Indian-American candidates have made their mark in the US election but need to consolidate going forward

In the 60s, Indian immigrants to the US had to face discrimination and have racist slurs like “brownie” thrown at them. Fast forward to 2020 and Indian-origin Americans have become an influential community. They own a third of all Silicon Valley start-ups and two per cent of the Fortune 500 companies of American origin. Their talent pool and skill set have meant that large corporations like Microsoft, Alphabet, Adobe, IBM and MasterCard are led by Indian-American CEOs. That is not to say that they don’t face racism anymore but as more of them have entered the political arena to make their relevance felt, and done well, they do have a voice now. To the extent that both the Democrat and the Republican campaigns had initiated several diversity measures to woo the approximately 1.8 million members of the community who have emerged as a critical voting bloc in the battleground States of Florida, Georgia, Michigan, North Carolina, Pennsylvania and Texas. And to their credit, the Indian-American candidates have made their mark in this presidential election. Not only is part-Indian origin Democrat Kamala Harris waiting to become the Vice-President, four of five Democratic lawmakers, who make up the so-called “Samosa Caucus”, have trounced their Republican rivals. Raja Krishnamoorthi, Pramila Jayapal, Roh Khanna and Ami Bera have been re-elected to the House of Representatives. However, Rikin Mehta and Sara Gideon have lost their Senate race from New Jersey and Maine. But  with record participation by Indian-Americans, 2020 has been a starting point for empowerment.

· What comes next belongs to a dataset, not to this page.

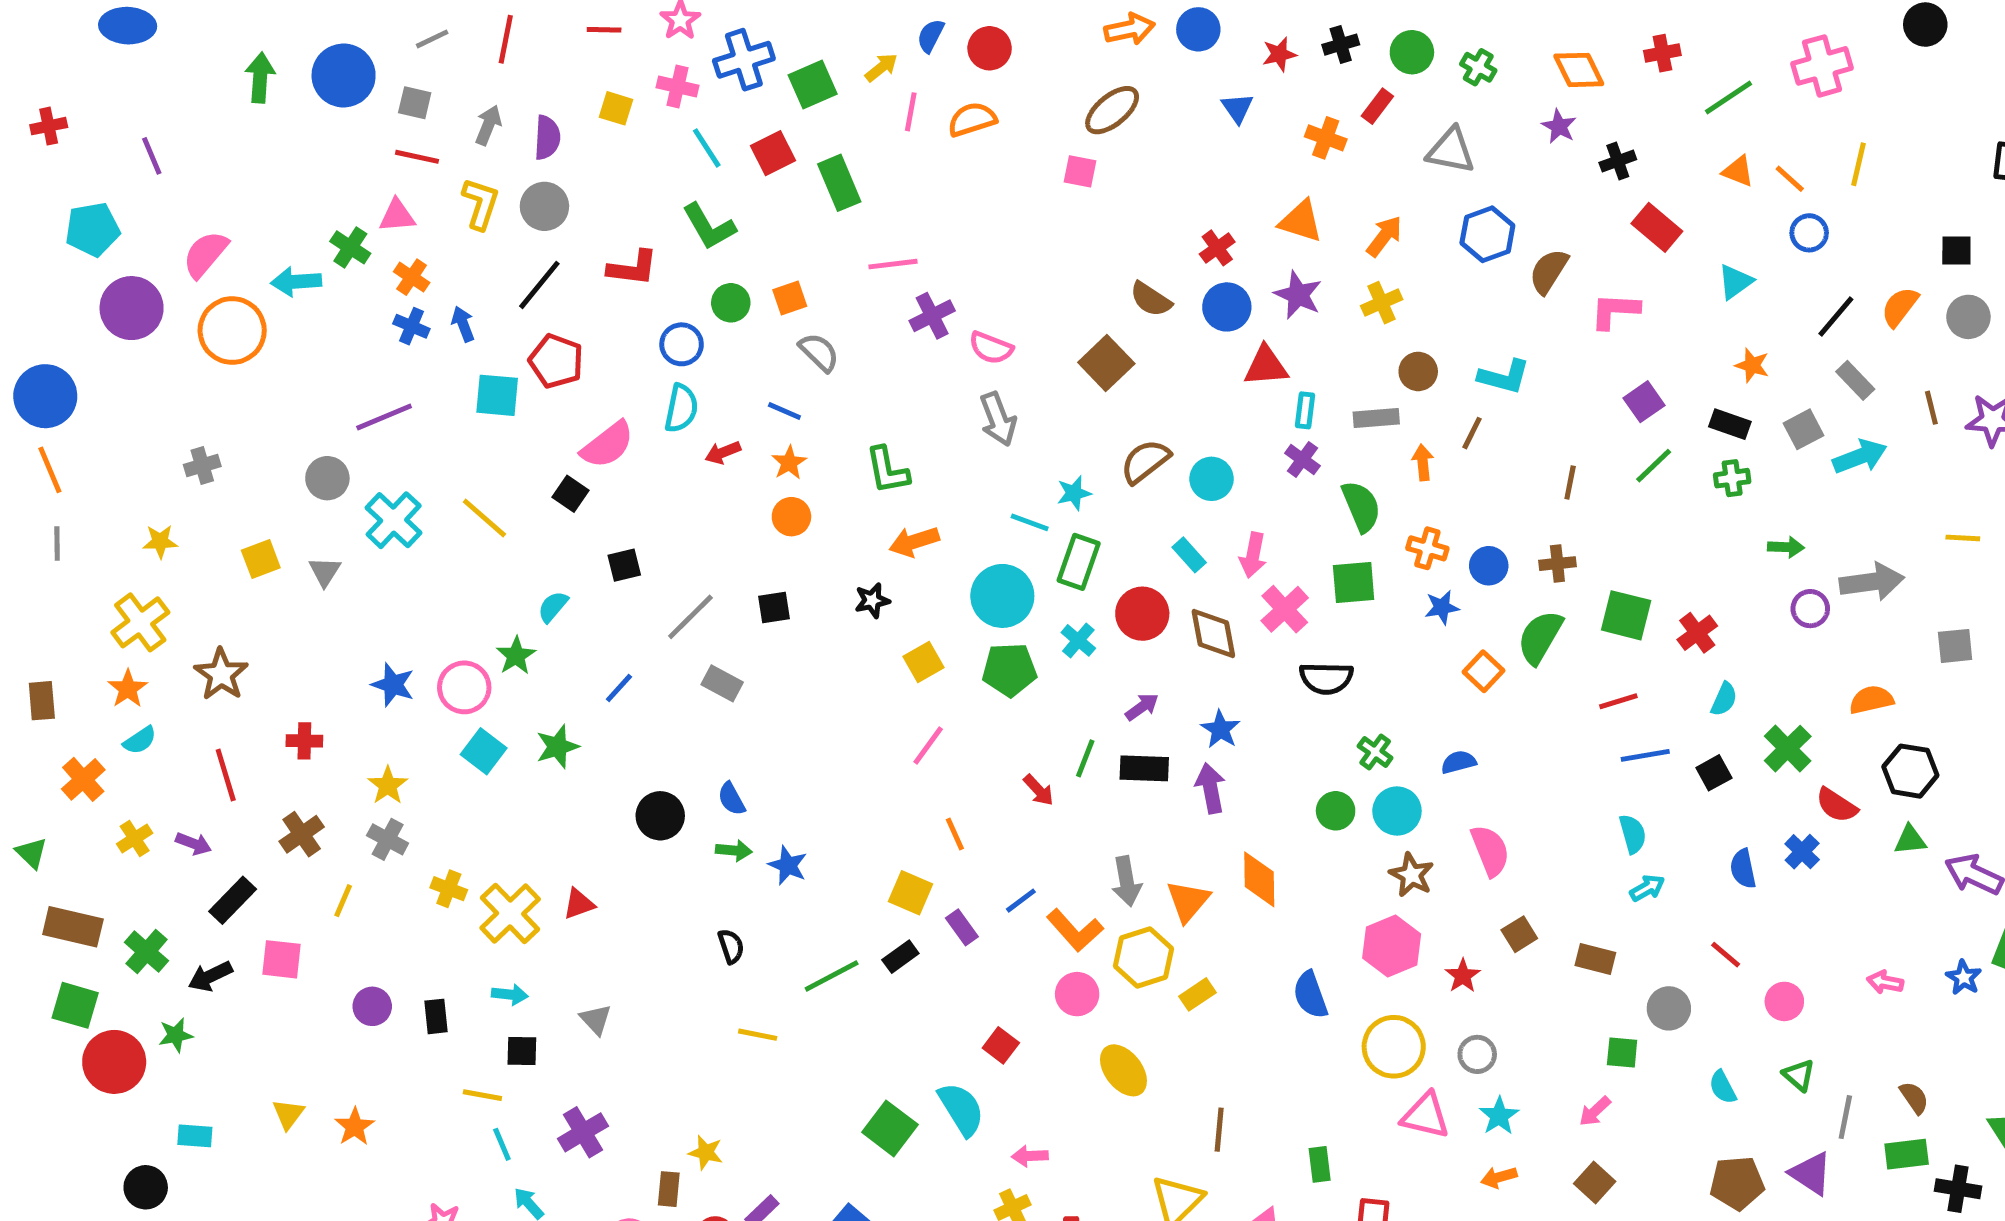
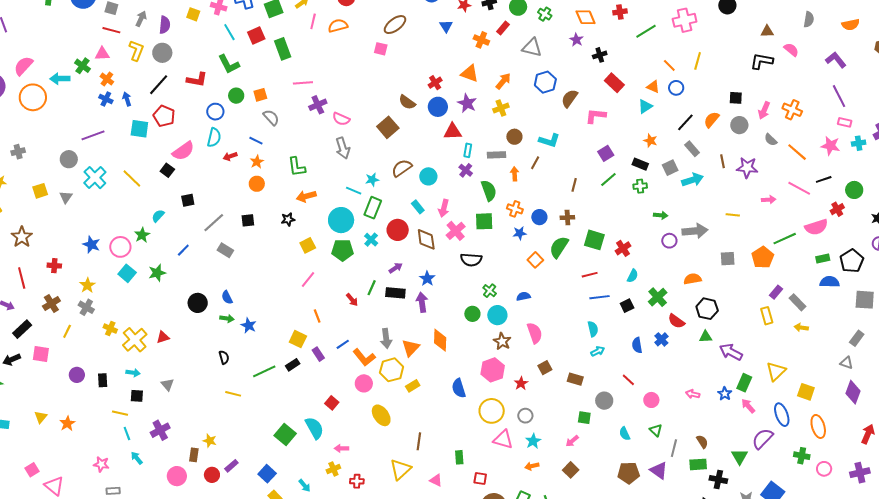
orange triangle: (1738, 171) -> (653, 87), moved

Even as we celebrate the victories of Indian-origin politicians in the US, it is high time we realise that most of them do not even relate to the country of their ancestors’ origin. Being second or even third-generation US citizens, their focus is on the country they are living in and what good they can do for themselves and their constituencies. Plus, the main contours of the foreign policy of the Biden-Harris administration, should it come to power, vis-a-vis India are expected to be similar as the US believes in strategic continuity of interests it holds dear. Of course, Harris favours a more immigrant-friendly approach, So, having someone with pro-immigrant values in the White House is bound to benefit Indians in some way, even though it will be as beneficial for China. Whoever gets the verdict, this balancing will have to be done if the US wants India as its bulwark in the East.